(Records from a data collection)
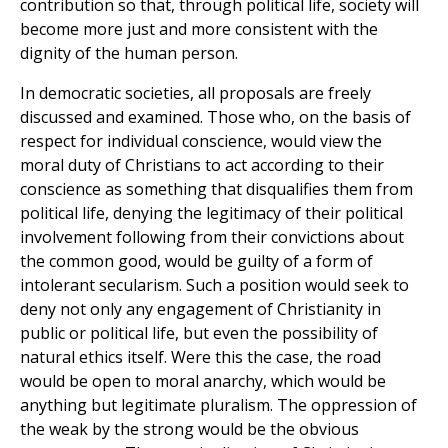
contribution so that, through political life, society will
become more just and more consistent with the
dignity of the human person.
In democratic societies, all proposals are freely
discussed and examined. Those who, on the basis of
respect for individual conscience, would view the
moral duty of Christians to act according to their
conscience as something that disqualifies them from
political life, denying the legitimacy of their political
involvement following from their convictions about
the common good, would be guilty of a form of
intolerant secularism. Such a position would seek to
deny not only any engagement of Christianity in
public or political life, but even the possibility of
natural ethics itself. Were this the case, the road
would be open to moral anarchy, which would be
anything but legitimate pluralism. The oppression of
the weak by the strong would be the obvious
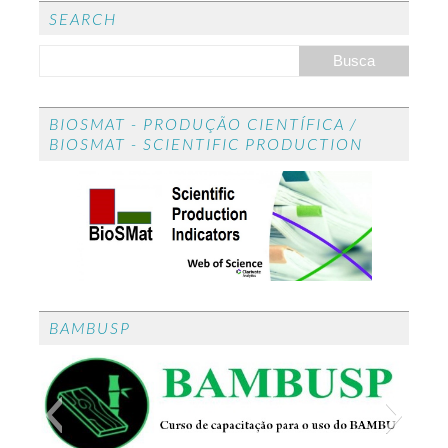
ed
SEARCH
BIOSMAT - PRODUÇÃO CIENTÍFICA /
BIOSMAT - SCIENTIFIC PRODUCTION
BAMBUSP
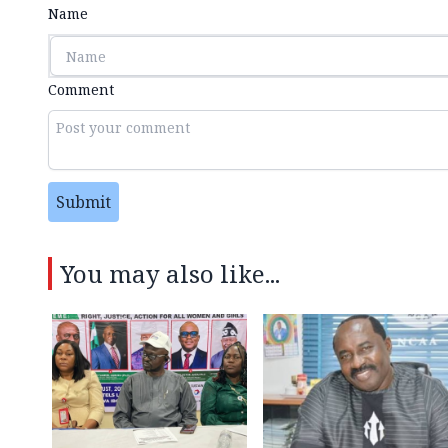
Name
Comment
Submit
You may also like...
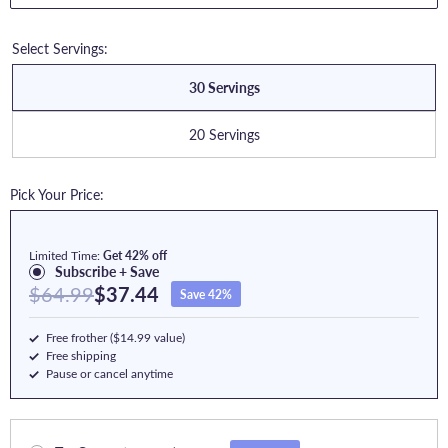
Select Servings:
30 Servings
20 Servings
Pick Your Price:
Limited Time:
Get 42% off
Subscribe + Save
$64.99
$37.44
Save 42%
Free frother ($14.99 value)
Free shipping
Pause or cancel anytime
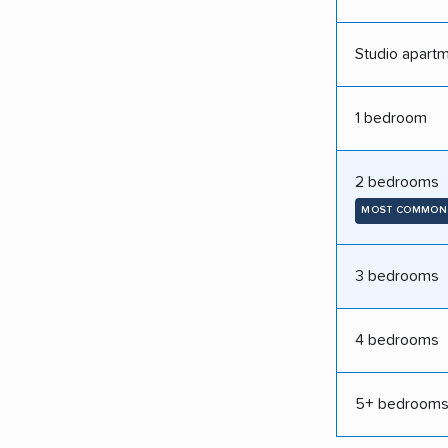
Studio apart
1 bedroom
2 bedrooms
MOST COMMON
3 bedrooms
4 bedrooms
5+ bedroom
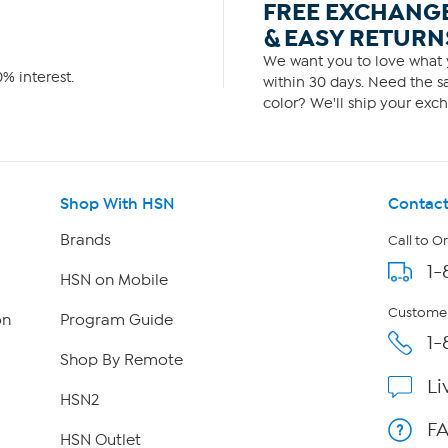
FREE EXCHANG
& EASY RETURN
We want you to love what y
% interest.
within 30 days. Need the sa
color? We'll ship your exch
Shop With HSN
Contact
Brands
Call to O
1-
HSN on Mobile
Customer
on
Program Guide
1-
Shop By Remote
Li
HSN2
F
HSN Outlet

## REQUIRED ACTION
Please print the lines above exactly, beginning at the first line of the entries and ending at the line holding "intolerant secularism. Such", and leave the pictures out.

## EXERCISE ANSWER
contribution so that, through political life, society will
become more just and more consistent with the
dignity of the human person.
In democratic societies, all proposals are freely
discussed and examined. Those who, on the basis of
respect for individual conscience, would view the
moral duty of Christians to act according to their
conscience as something that disqualifies them from
political life, denying the legitimacy of their political
involvement following from their convictions about
the common good, would be guilty of a form of
intolerant secularism. Such a position would seek to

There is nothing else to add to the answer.